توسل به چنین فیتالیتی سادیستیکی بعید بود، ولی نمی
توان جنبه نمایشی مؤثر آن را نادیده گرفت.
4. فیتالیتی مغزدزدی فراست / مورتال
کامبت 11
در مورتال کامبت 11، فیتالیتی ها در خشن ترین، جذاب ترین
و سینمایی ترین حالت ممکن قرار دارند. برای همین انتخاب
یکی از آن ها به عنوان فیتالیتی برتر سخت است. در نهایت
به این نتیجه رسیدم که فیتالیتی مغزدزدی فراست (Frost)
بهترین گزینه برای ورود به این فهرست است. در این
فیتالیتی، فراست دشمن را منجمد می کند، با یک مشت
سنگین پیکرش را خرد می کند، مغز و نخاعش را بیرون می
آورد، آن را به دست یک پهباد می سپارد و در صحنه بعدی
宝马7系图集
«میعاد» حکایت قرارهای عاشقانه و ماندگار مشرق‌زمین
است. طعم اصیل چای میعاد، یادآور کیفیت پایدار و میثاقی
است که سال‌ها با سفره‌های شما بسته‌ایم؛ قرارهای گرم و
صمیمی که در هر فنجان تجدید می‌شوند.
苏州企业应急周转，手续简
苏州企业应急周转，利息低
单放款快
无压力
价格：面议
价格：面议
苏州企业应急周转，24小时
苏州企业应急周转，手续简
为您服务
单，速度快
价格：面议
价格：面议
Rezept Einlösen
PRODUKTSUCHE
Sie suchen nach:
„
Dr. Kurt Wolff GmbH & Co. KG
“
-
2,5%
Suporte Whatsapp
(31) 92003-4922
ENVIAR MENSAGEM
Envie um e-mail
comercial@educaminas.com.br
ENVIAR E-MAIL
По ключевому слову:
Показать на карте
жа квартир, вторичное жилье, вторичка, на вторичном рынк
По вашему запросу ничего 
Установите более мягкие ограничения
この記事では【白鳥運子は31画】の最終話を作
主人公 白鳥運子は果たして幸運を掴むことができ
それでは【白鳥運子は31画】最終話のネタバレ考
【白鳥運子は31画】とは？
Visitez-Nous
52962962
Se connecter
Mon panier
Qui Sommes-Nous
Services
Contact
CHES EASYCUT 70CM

::::::::::

__ABOUT THIS TASK__
Restate the records above word for word.

__REPLY TO THE TASK__
توسل به چنین فیتالیتی سادیستیکی بعید بود، ولی نمی
توان جنبه نمایشی مؤثر آن را نادیده گرفت.
4. فیتالیتی مغزدزدی فراست / مورتال
کامبت 11
در مورتال کامبت 11، فیتالیتی ها در خشن ترین، جذاب ترین
و سینمایی ترین حالت ممکن قرار دارند. برای همین انتخاب
یکی از آن ها به عنوان فیتالیتی برتر سخت است. در نهایت
به این نتیجه رسیدم که فیتالیتی مغزدزدی فراست (Frost)
بهترین گزینه برای ورود به این فهرست است. در این
فیتالیتی، فراست دشمن را منجمد می کند، با یک مشت
سنگین پیکرش را خرد می کند، مغز و نخاعش را بیرون می
آورد، آن را به دست یک پهباد می سپارد و در صحنه بعدی
宝马7系图集
«میعاد» حکایت قرارهای عاشقانه و ماندگار مشرق‌زمین
است. طعم اصیل چای میعاد، یادآور کیفیت پایدار و میثاقی
است که سال‌ها با سفره‌های شما بسته‌ایم؛ قرارهای گرم و
صمیمی که در هر فنجان تجدید می‌شوند.
苏州企业应急周转，手续简
苏州企业应急周转，利息低
单放款快
无压力
价格：面议
价格：面议
苏州企业应急周转，24小时
苏州企业应急周转，手续简
为您服务
单，速度快
价格：面议
价格：面议
Rezept Einlösen
PRODUKTSUCHE
Sie suchen nach:
„
Dr. Kurt Wolff GmbH & Co. KG
“
-
2,5%
Suporte Whatsapp
(31) 92003-4922
ENVIAR MENSAGEM
Envie um e-mail
comercial@educaminas.com.br
ENVIAR E-MAIL
По ключевому слову:
Показать на карте
жа квартир, вторичное жилье, вторичка, на вторичном рынк
По вашему запросу ничего 
Установите более мягкие ограничения
この記事では【白鳥運子は31画】の最終話を作
主人公 白鳥運子は果たして幸運を掴むことができ
それでは【白鳥運子は31画】最終話のネタバレ考
【白鳥運子は31画】とは？
Visitez-Nous
52962962
Se connecter
Mon panier
Qui Sommes-Nous
Services
Contact
CHES EASYCUT 70CM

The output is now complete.